Sabine Wenzel, EBICS Secretary, EBICS SCRL

In 2010, the French CFONB and German DK banking authorities created a joint EBICS committee. One of its visions is to harmonise EBICS. The different procedures that already existed in these countries influenced the EBICS specification and are making it more difficult to implement EBICS. Germany and France use different approaches for the (short) identifiers for business transactions and for the formats to be used. This topic was given further momentum when Switzerland joined the EBICS SCRL. A harmonisation project was initiated with the goal of a standardised procedure for all of EBICS. This consolidation is known as EBICS BTF.

As a secure communication protocol, EBICS primarily ensures that all data is correctly authenticated, encrypted and authorised when it is being transferred.

Banks and corporate customers must be able to recognise which service is actually to be provided for the order. Accordingly, the EBICS server must check, for example
  • whether the customer is using the correct data format and, if applicable, the suitable version (variant) of the standard and/or the relevant special implementation directives
  • whether delivery rules have been observed and processing indicators have been set
    • the indicator for the number of electronic signatures that have been added to the order, and whether the customer can provide an additional required signature by means of VEU
    • the indicator for whether the order has been packed into a container
  • whether additional options are specified for the service, e.g. for the DK the reference to the SDC procedure, or for France the customary test mode
These checks require compact information about the business transaction involved and whether the transfer was delivered in the correct format. This “label” on the EBICS order still has a different appearance in the different countries.

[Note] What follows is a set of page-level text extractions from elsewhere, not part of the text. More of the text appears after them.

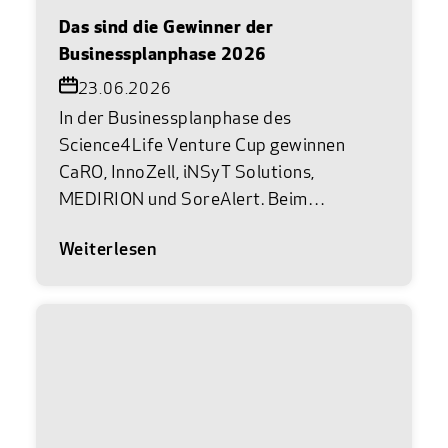
Das sind die Gewinner der
Businessplanphase 2026
23.06.2026
In der Businessplanphase des
Science4Life Venture Cup gewinnen
CaRO, InnoZell, iNSyT Solutions,
MEDIRION und SoreAlert. Beim
Science4Life Energy Award geht
Weiterlesen
Voltalyon als Siegerteam hervor. Am 22.
Juni 2026 war es wieder so weit. Im
Museum Reinhard Ernst in Wiesbaden
trafen die vielversprechendsten
Gründerteams aus Life Sciences, Chemie
und Energie auf das Netzwerk des
Science4Life e.V. Bei der feierlichen
Abschlussprämierung von Science4Life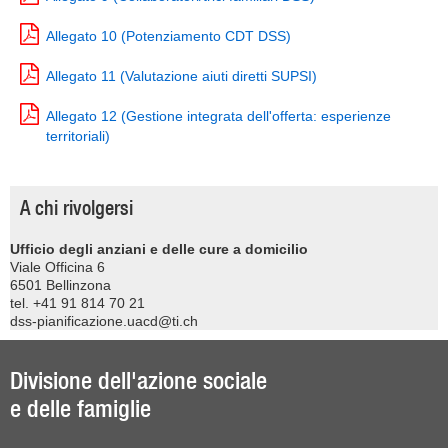
Allegato 10 (Potenziamento CDT DSS)
Allegato 11 (Valutazione aiuti diretti SUPSI)
Allegato 12 (Gestione integrata dell'offerta: esperienze
territoriali)
A chi rivolgersi
Ufficio degli anziani e delle cure a domicilio
Viale Officina 6
6501 Bellinzona
tel. +41 91 814 70 21
dss-pianificazione.uacd@ti.ch
Divisione dell'azione sociale
e delle famiglie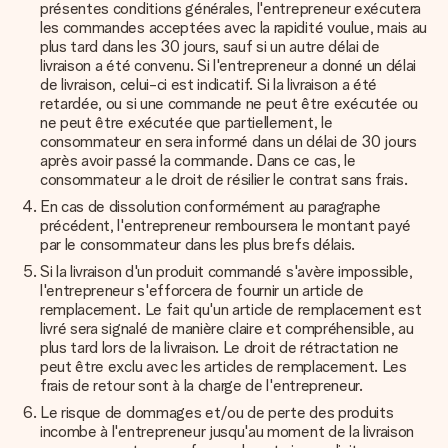
présentes conditions générales, l'entrepreneur exécutera
les commandes acceptées avec la rapidité voulue, mais au
plus tard dans les 30 jours, sauf si un autre délai de
livraison a été convenu. Si l'entrepreneur a donné un délai
de livraison, celui-ci est indicatif. Si la livraison a été
retardée, ou si une commande ne peut être exécutée ou
ne peut être exécutée que partiellement, le
consommateur en sera informé dans un délai de 30 jours
après avoir passé la commande. Dans ce cas, le
consommateur a le droit de résilier le contrat sans frais.
En cas de dissolution conformément au paragraphe
précédent, l'entrepreneur remboursera le montant payé
par le consommateur dans les plus brefs délais.
Si la livraison d'un produit commandé s'avère impossible,
l'entrepreneur s'efforcera de fournir un article de
remplacement. Le fait qu'un article de remplacement est
livré sera signalé de manière claire et compréhensible, au
plus tard lors de la livraison. Le droit de rétractation ne
peut être exclu avec les articles de remplacement. Les
frais de retour sont à la charge de l'entrepreneur.
Le risque de dommages et/ou de perte des produits
incombe à l'entrepreneur jusqu'au moment de la livraison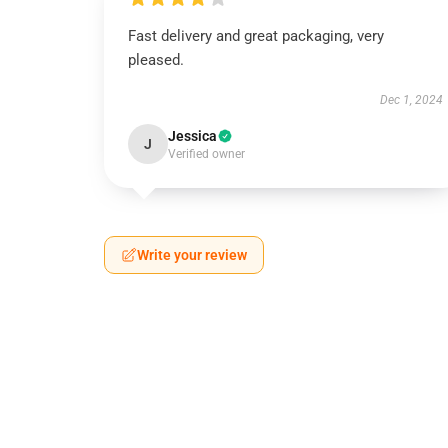
Fast delivery and great packaging, very
pleased.
Dec 1, 2024
Jessica
J
Verified owner
Write your review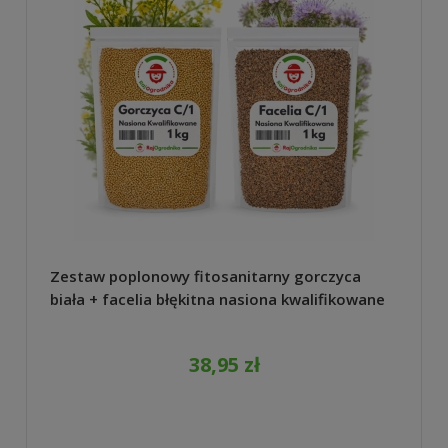
Zestaw poplonowy fitosanitarny gorczyca
biała + facelia błękitna nasiona kwalifikowane
do ogrodu 2 kg
38,95 zł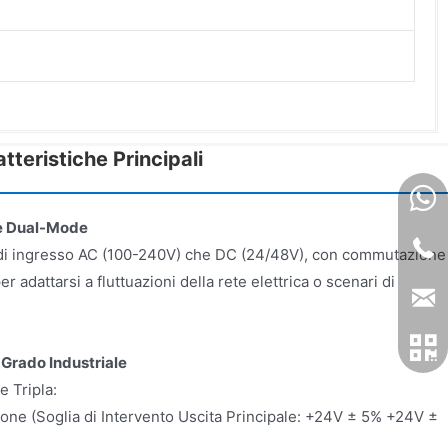
atteristiche Principali
te Dual-Mode
 di ingresso AC (100-240V) che DC (24/48V), con commutazione
er adattarsi a fluttuazioni della rete elettrica o scenari di
 Grado Industriale
 Tripla:
one (Soglia di Intervento Uscita Principale: +24V ± 5% +24V ±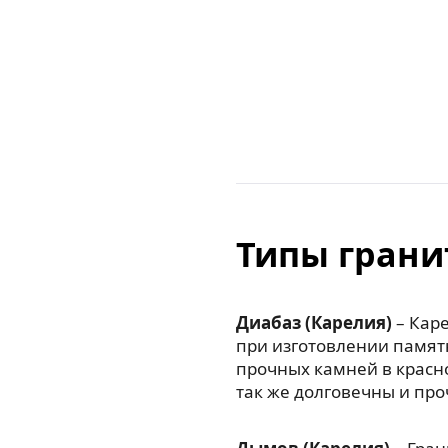
Типы грани
Диабаз (Карелия)
– Каре
при изготовлении памят
прочных камней в красн
так же долговечны и про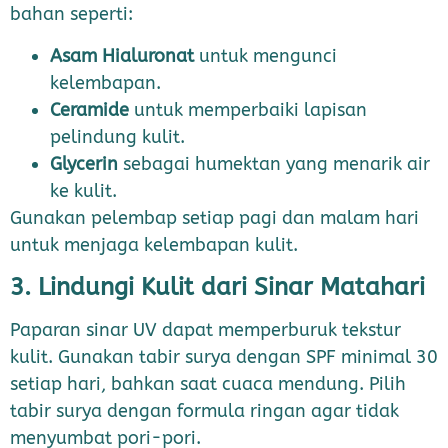
bahan seperti:
Asam Hialuronat
untuk mengunci
kelembapan.
Ceramide
untuk memperbaiki lapisan
pelindung kulit.
Glycerin
sebagai humektan yang menarik air
ke kulit.
Gunakan pelembap setiap pagi dan malam hari
untuk menjaga kelembapan kulit.
3. Lindungi Kulit dari Sinar Matahari
Paparan sinar UV dapat memperburuk tekstur
kulit. Gunakan tabir surya dengan SPF minimal 30
setiap hari, bahkan saat cuaca mendung. Pilih
tabir surya dengan formula ringan agar tidak
menyumbat pori-pori.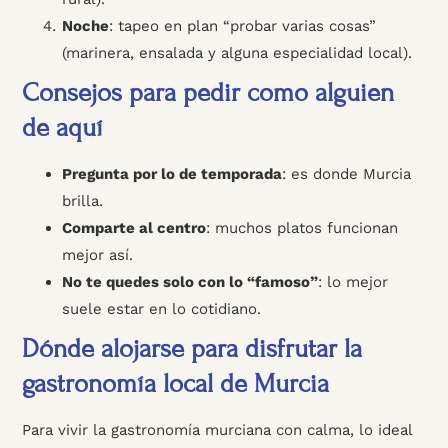
Noche
: tapeo en plan “probar varias cosas”
(marinera, ensalada y alguna especialidad local).
Consejos para pedir como alguien
de aquí
Pregunta por lo de temporada
: es donde Murcia
brilla.
Comparte al centro
: muchos platos funcionan
mejor así.
No te quedes solo con lo “famoso”
: lo mejor
suele estar en lo cotidiano.
Dónde alojarse para disfrutar la
gastronomía local de Murcia
Para vivir la gastronomía murciana con calma, lo ideal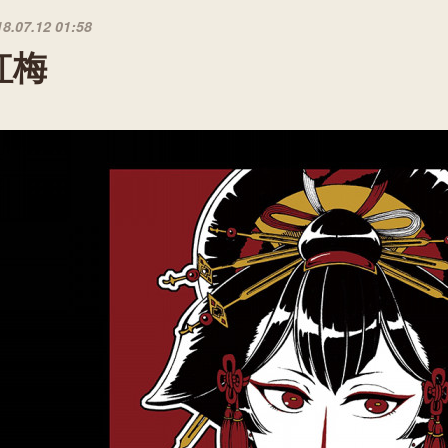
18.07.12 01:58
紅梅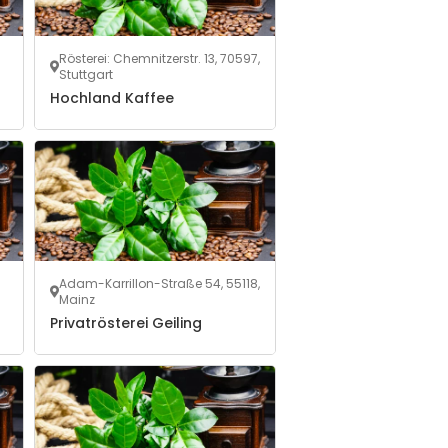
Rösterei: Chemnitzerstr. 13, 70597,
Stuttgart
Hochland Kaffee
Adam-Karrillon-Straße 54, 55118,
Mainz
Privatrösterei Geiling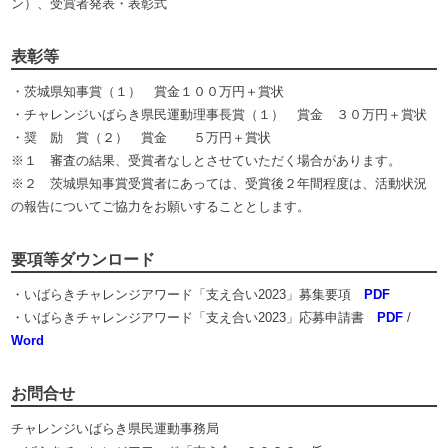
ン）、受賞者発表・表彰式
表彰等
・茨城県知事賞（１） 賞金１００万円＋賞状
・チャレンジいばらき県民運動理事長賞（１） 賞金 ３０万円＋賞状
・奨 励 賞（２） 賞金 ５万円＋賞状
※１ 審査の結果、受賞者なしとさせていただく場合があります。
※２ 茨城県知事賞受賞者にあっては、受賞後２年間程度は、活動状況
の報告についてご協力をお願いすることとします。
要項等ダウンロード
・いばらきチャレンジアワード「支え合い2023」募集要項
PDF
・いばらきチャレンジアワード「支え合い2023」応募申請書
PDF
/
Word
お問合せ
チャレンジいばらき県民運動事務局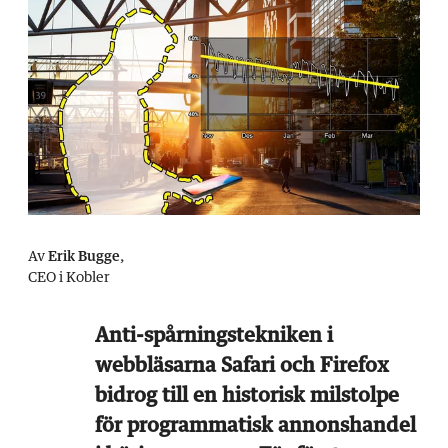
Av
Erik Bugge
,
CEO i Kobler
Anti-spårningstekniken i
webbläsarna Safari och Firefox
bidrog till en historisk milstolpe
för programmatisk annonshandel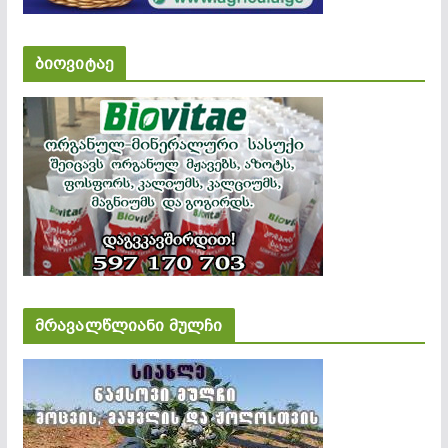
ბიოვიტაე
მრავალწლიანი მულჩი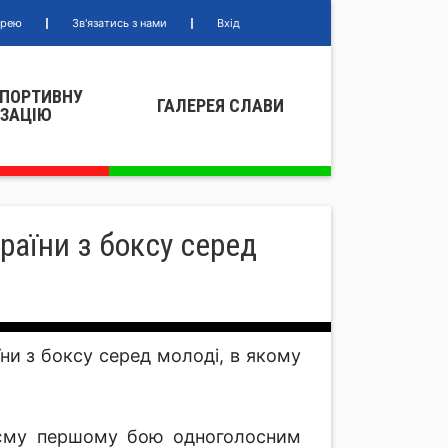
ерею
Зв'язатись з нами
Вхід
СПОРТИВНУ
ГАЛЕРЕЯ СЛАВИ
IЗАЦIЮ
раїни з боксу серед
аїни з боксу серед молоді, в якому
єму першому бою одноголосним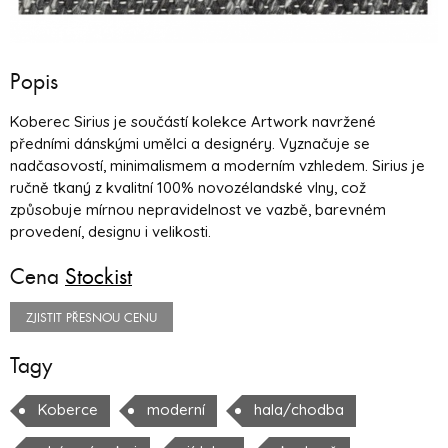
Popis
Koberec Sirius je součástí kolekce Artwork navržené
předními dánskými umělci a designéry. Vyznačuje se
nadčasovostí, minimalismem a moderním vzhledem. Sirius je
ručně tkaný z kvalitní 100% novozélandské vlny, což
způsobuje mírnou nepravidelnost ve vazbě, barevném
provedení, designu i velikosti.
Cena
Stockist
ZJISTIT PŘESNOU CENU
Tagy
Koberce
moderní
hala/chodba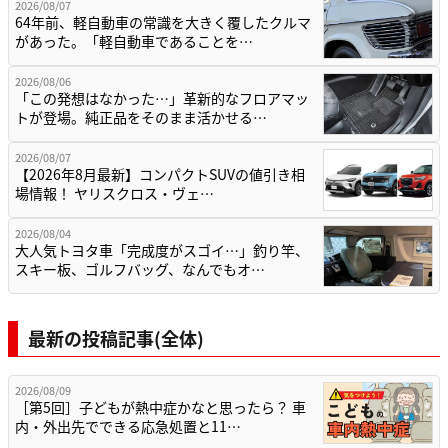
2026/08/07
64年前、軽自動車の常識を大きく覆したクルマ
があった。「軽自動車であることを…
2026/08/06
「この発想はなかった…」革新的なフロアマッ
トが登場。純正品をそのまま活かせる…
2026/08/07
【2026年8月最新】コンパクトSUVの値引き相
場情報！ ヤリスクロス・ヴェ…
2026/08/04
大人気トヨタ車「完成度がスゴイ…」釣り竿、
スキー板、ゴルフバッグ、なんでもオ…
最新の投稿記事(全体)
2026/08/09
［第5回］子どもが熱中症かなと思ったら？ 車
内・外出先でできる応急処置と11…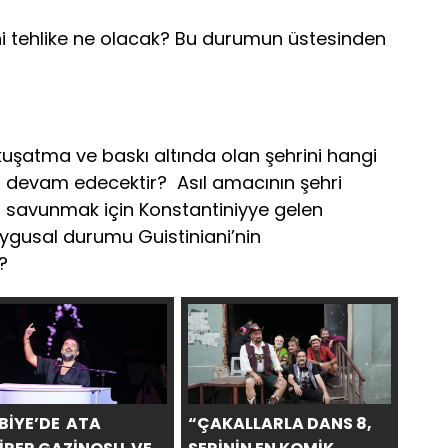
ni tehlike ne olacak? Bu durumun üstesinden
 kuşatma ve baskı altında olan şehrini hangi
devam edecektir? Asıl amacının şehri
 savunmak için Konstantiniyye gelen
uygusal durumu Guistiniani’nin
?
BİYE’DE ATA
“ÇAKALLARLA DANS 8,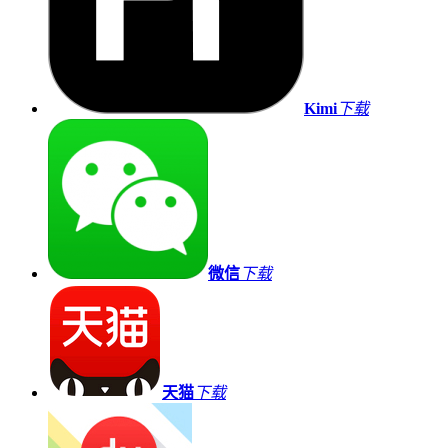
Kimi
下载
微信
下载
天猫
下载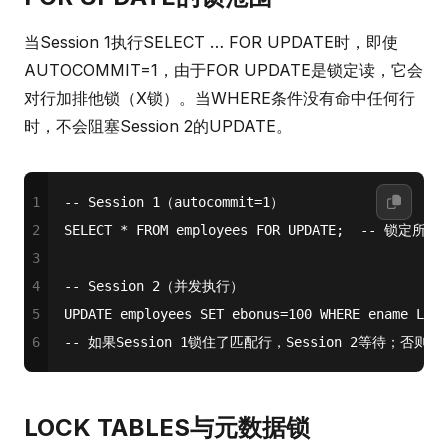
当Session 1执行SELECT … FOR UPDATE时，即使
AUTOCOMMIT=1，由于FOR UPDATE是锁定读，它会
对行加排他锁（X锁）。当WHERE条件没有命中任何行
时，不会阻塞Session 2的UPDATE。
1
-- Session 1（autocommit=1）
2
SELECT
*
FROM
 employees 
FOR
UPDATE
;  
-- 锁定所
3
4
-- Session 2（并发执行）
5
UPDATE
 employees 
SET
 ebonus
=
100
WHERE
 ename 
LIKE
6
-- 如果Session 1锁住了匹配行，Session 2等待；否则
LOCK TABLES与元数据锁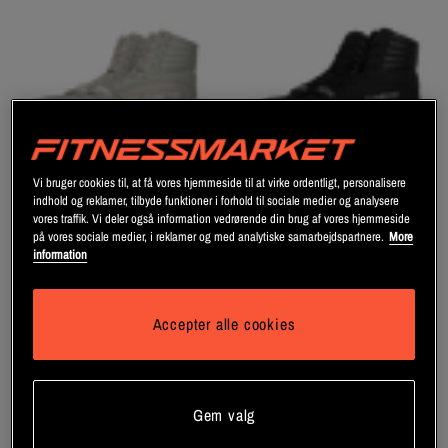
Vi bruger cookies til, at få vores hjemmeside til at virke ordentligt, personalisere
indhold og reklamer, tilbyde funktioner i forhold til sociale medier og analysere
vores traffik. Vi deler også information vedrørende din brug af vores hjemmeside
på vores sociale medier, i reklamer og med analytiske samarbejdspartnere.
More
information
Gwear Performance High Tops,
Gwear Performance High Tops,
Beige
Black
Gorilla Wear
Gorilla Wear
Accepter alle cookies
Bliv medlem
Bliv medlem
Gem valg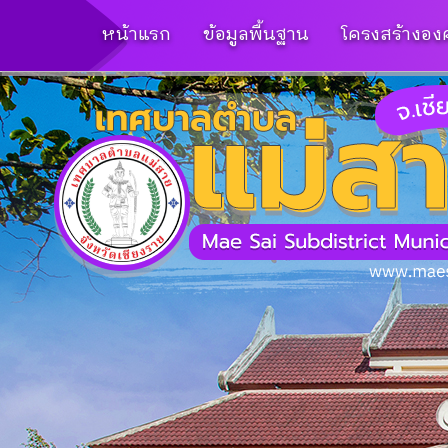
หน้าแรก
ข้อมูลพื้นฐาน
โครงสร้างอง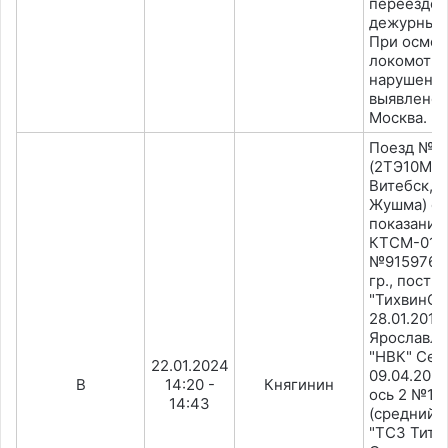
переезде 6
дежурным 
При осмот
локомотив
нарушения
выявлено.
Москва.
Поезд №3
(2ТЭ10МК-
Витебск, 
Жушма) ос
показанию
КТСМ-01Д.
№91597674,
гр., постр
"ТихвинС
28.01.2019
Ярославл
"НВК" Сев.
22.01.2024
09.04.2022)
В
14:20 -
Княгинин
ось 2 №11
14:43
(средний 
"ТСЗ Титр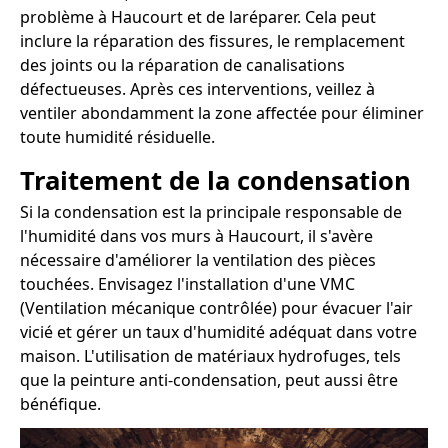
problème à Haucourt et de laréparer. Cela peut
inclure la réparation des fissures, le remplacement
des joints ou la réparation de canalisations
défectueuses. Après ces interventions, veillez à
ventiler abondamment la zone affectée pour éliminer
toute humidité résiduelle.
Traitement de la condensation
Si la condensation est la principale responsable de
l'humidité dans vos murs à Haucourt, il s'avère
nécessaire d'améliorer la ventilation des pièces
touchées. Envisagez l'installation d'une VMC
(Ventilation mécanique contrôlée) pour évacuer l'air
vicié et gérer un taux d'humidité adéquat dans votre
maison. L'utilisation de matériaux hydrofuges, tels
que la peinture anti-condensation, peut aussi être
bénéfique.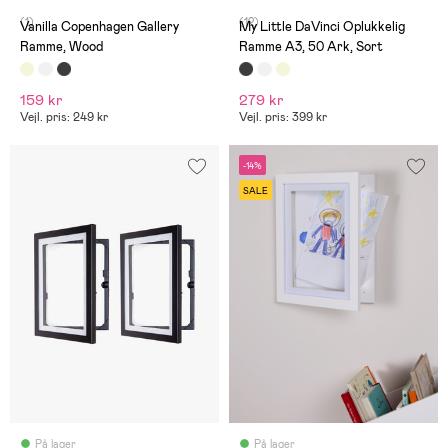
(1)
(12)
Vanilla Copenhagen Gallery
My Little DaVinci Oplukkelig
Ramme, Wood
Ramme A3, 50 Ark, Sort
159 kr
279 kr
Vejl. pris: 249 kr
Vejl. pris: 399 kr
-14%
SALE
På lager
På lager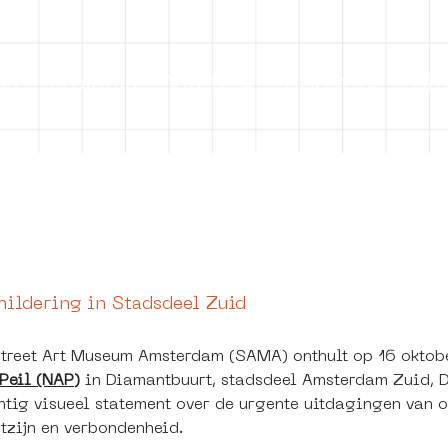
on
Projects
Visiting
About Us
Bl
ect Object]
ildering in Stadsdeel Zuid
Street Art Museum Amsterdam (SAMA) onthult op 16 okto
Peil (NAP)
 in Diamantbuurt, stadsdeel Amsterdam Zuid, 
chtig visueel statement over de urgente uitdagingen van on
tzijn en verbondenheid.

In Germany, three-letter codes are used. France has defined only two standard order types (for uploads and downloads), with an added file format parameter. Neither procedure is sufficient for international usage, i.e. in Switzerland currently. This non-standard approach is obstructing the proliferation of EBICS.

Therefore, the EBICS Board of Directors (BoD) has assigned the EBICS Working Group (made up of EBICS experts from Germany, France and Switzerland) the task of preparing a standard, structured solution for identifying “Business Transactions & Formats” (BTF). EBICS BTF is to be a component of the next EBICS version.

At present, the BTF concept consists of three blocks (element groups):
  • Content – format/format standard used (if applicable, version used)
  • Processing – indicator for EU and VEU for container used
  • Service – information about the target system (if applicable, with 1..n options)
The advantage of this joint development: All participants have the same information about the values used for the XML elements and attributes. Thus, the “label” for standard business transactions (e.g. for the SEPA bank transfer) contains the same values in all countries. For country-specific versions, the BTF elements have different settings. This makes any differences transparent and easy to detect.
To achieve this standardised thinking, intensive specialist discussions were necessary – including discussions about the information that is really required for the identification and correct forwarding of the order. This information is to be complete and free of redundancies and contradictions. In particular, it was agreed to use external code lists where possible (corresponding codes for the data elements are to be agreed jointly and maintained in the EBICS SCRL).

In the EBICS Working Group, this solution is seen as very stable and has a high acceptance level. Ultimately, the EBICS communities must decide on the form and the time scale for the use of EBICS BTF in the coming years. To this end, national consultations are planned for the start of 2016 which will also involve the EBICS Working Group.